Here is what we can take from this:
AI makes war faster — The US struck 1,000 targets in 24 hours. That was impossible before AI. As AI improves, this speed will only increase.
AI can make mistakes — The school strike shows that AI targeting systems are not perfect. More oversight and human checks are needed.
AI companies have power now — Anthropic's refusal to allow Claude to be used for autonomous weapons showed that tech companies — not just governments — have a voice in how wars are fought.
Every country will want this technology — After seeing how effective AI targeting is in Iran, every major military power in the world will accelerate their own AI warfare programmes. This is an arms race — but for software.
The rules are not written yet — Nobody has figured out the ethical framework for AI in war. The June 2026 UN meeting is a start. But the technology is already ahead of the rules.
Simple Summary
| What | Details |
|---|---|
| War Started | 28 February 2026 |
| Countries | USA + Israel vs Iran |
| Targets Struck | 11,000+ by USA |
| AI System Used | Project Maven + Palantir + Claude |
| What AI Does | Finds targets, ranks priority, speeds decisions |
| Human Role | Final decision to strike always human |
| Biggest Controversy | Girls school strike killed 170+ people |
| Iran's Response | Cyber attacks + drone boats |
Final Thoughts
The US Iran war has shown the world something it cannot unsee — AI has arrived on the battlefield. And it changes everything.

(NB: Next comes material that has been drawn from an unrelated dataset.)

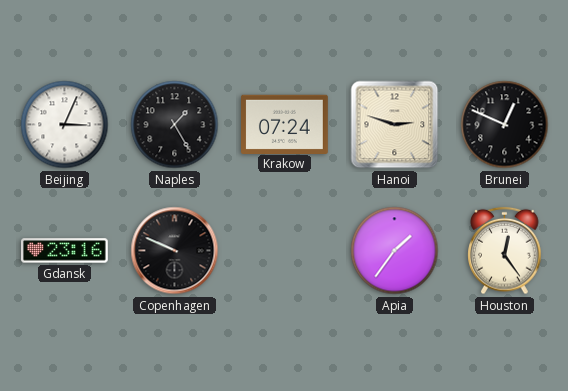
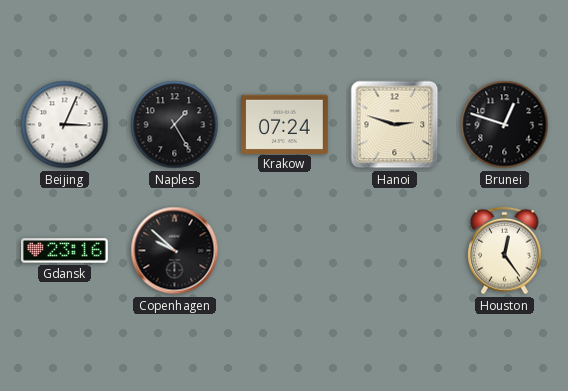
Brunei: 12:49 -> 12:48
Copenhagen: 9:49 -> 9:52
Apia: 1:36 -> none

This is not a story about robots fighting wars. Humans are still making the decisions. But AI is now the brain behind those decisions — processing information faster than any human ever could, finding targets in seconds that used to take days, and reshaping the entire pace and nature of modern conflict.
Whether that is a good thing or a terrifying thing depends entirely on how carefully the humans using that AI make their final decisions.
One school full of children in southern Iran is a reminder that speed without accuracy is not progress. It is tragedy.
The world is watching. And the rules for how AI can be used in war need to be written — urgently — before more mistakes are made that cannot be undone.
This article is based on verified reports from NBC News, NPR, Bloomberg, Washington Post, Al Jazeera, Chatham House, and Georgia Tech research. All information reflects the situation as of April 2026.